# The problem
Records follow. Copy every line with "shaker".

* * * * *

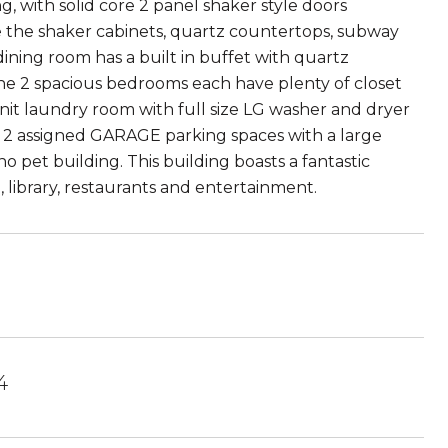
, with solid core 2 panel shaker style doors
the shaker cabinets, quartz countertops, subway
ining room has a built in buffet with quartz
The 2 spacious bedrooms each have plenty of closet
unit laundry room with full size LG washer and dryer
re 2 assigned GARAGE parking spaces with a large
o pet building. This building boasts a fantastic
n, library, restaurants and entertainment.
4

* * * * *

# Solution for this exercise
, with solid core 2 panel shaker style doors
the shaker cabinets, quartz countertops, subway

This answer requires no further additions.